Do you conduct due diligence on the charities you support? Recent news has reported on a spectacular failure that has put a celebrated charity on the front pages of Canadian papers. The federal government was prepared to invest over $900 million into WE Charity based in Toronto, but the deal fell apart. As I’ve read the astonishing reports (here and here) and as parliamentary committees unravel this mess, I can’t help but wonder what other givers can learn from this experience? And what happened to the discipline of due diligence by givers, in this case, by the government? With proper due diligence, the program would have never been contemplated.
Here are some questions that, if they had been asked, should have raised some red flags:
- When was the last transition on your board of directors, and why?
- Why do your most recent audited financial statements describe a breach of bank covenants? What has led to this situation and how do you plan to address it?
- Why have charitable funds from the public been channeled into a privately-held social enterprise?
- What is the relationship and accountability between the various entities under the charity umbrella?

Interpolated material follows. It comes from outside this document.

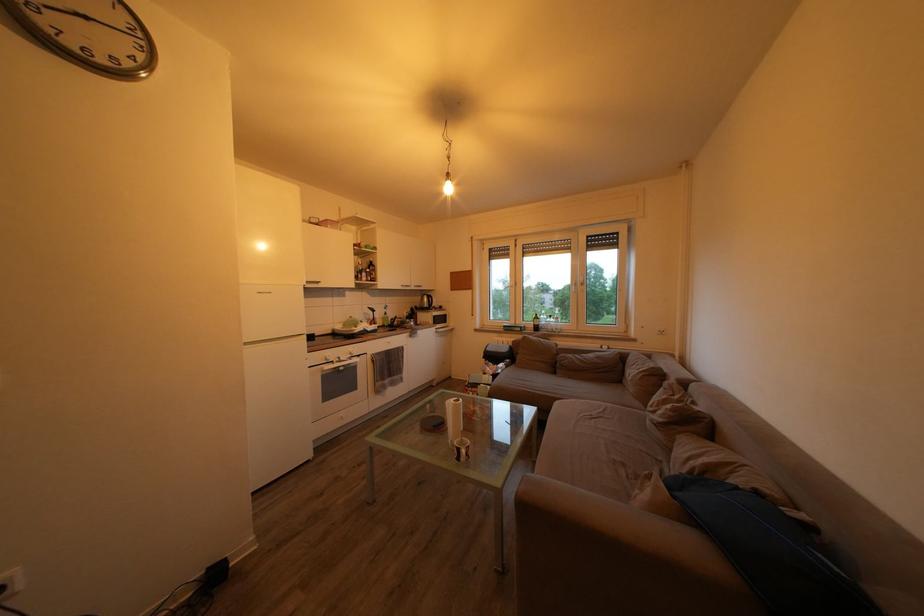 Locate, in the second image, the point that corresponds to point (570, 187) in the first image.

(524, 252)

- Who is your auditor and what experience do they have in performing charity audits?
- Are contributions to the charity in cash, or a mix of cash, volunteer hours, and goods?
Major donors have a responsibility to give well, and that includes undertaking basic due diligence of the charities they support before they give. Stronger Philanthropy offers due diligence as an optional service to our clients. Before you give, confirm that your donations will end up being used well by an organization that you can fully trust.